Bispecific CAR-T cells targeting CD19/20 in patients with relapsed or refractory B cell non-Hodgkin lymphoma: a phase I/II trial.
- 2024-08-07
- Blood cancer journal 14(1)
- Lixin Wang
- Chuling Fang
- Qingzheng Kang
- Wenfa Huang
- Ziren Chen
- Weiqiang Zhao
- Lei Wang
- Yiran Wang
- Kun Tan
- Xiao Guo
- Yuanyuan Xu
- Shuhong Wang
- Lijun Wang
- Jingqiao Qiao
- Zhixiong Tang
- Chuan Yu
- Yang Xu
- Yisheng Li
- Li Yu
- PubMed: 39112452
- DOI: 10.1038/s41408-024-01105-8
Study Design
- Type
- Clinical Trial
- Population
- eleven R/R B cell NHL adult patients
- Methods
- Open-label, single-arm trial of autologous CD19/20 CAR-T cells
- Blinding
- Open-label
- Funding
- Unclear
Non-Hodgkin lymphoma (NHL) is a common malignancy in the hematologic system, and traditional therapy has limited efficacy for people with recurrent/refractory NHL (R/R NHL), especially for patients with diffuse large B cell lymphoma (DLBCL). Chimeric antigen receptor (CAR) T-cell therapy is a novel and effective immunotherapy strategy for R/R hematopoietic malignancies, but relapses can occur due to the loss of CAR-T cells in vivo or the loss of antigen. One strategy to avoid antigen loss after CAR-T cell therapy is to target one more antigen simultaneously.

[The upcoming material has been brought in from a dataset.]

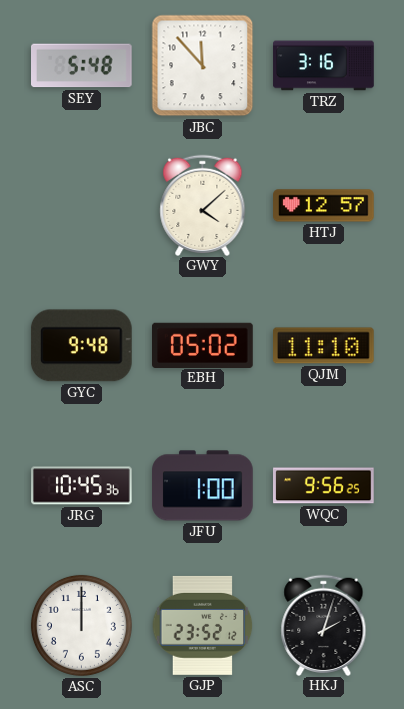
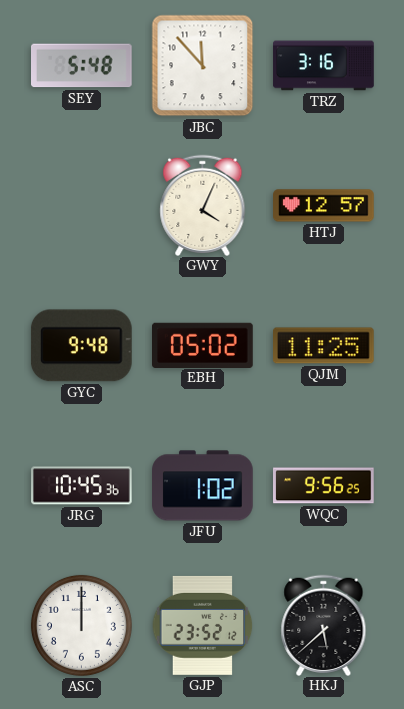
GWY: 4:08 -> 4:04
QJM: 11:10 -> 11:25
JFU: 1:00 -> 1:02
HKJ: 2:03 -> 5:38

Tandem CAR targeting CD19 and CD22 has demonstrated the reliability of tandem CAR-T cell therapy for R/R B-ALL. This study explores the therapeutic potential of tandem CD19/20 CAR-T in the treatment of R/R B cell NHL. The efficacy and safety of autologous CD19/20 CAR-T cells in eleven R/R B cell NHL adult patients were evaluated in an open-label, single-arm trial. Most patients achieved complete response, exhibiting the efficacy and safety of tandem CD19/20 CAR-T cells. The TCR repertoire diversity of CAR-T cells decreased after infusion. The expanded TCR clones in vivo were mainly derived from TCR clones that had increased expression of genes associated with immune-related signaling pathways from the infusion product (IP). The kinetics of CAR-T cells in vivo were linked to an increase in the expression of genes related to immune response and cytolysis/cytotoxicity.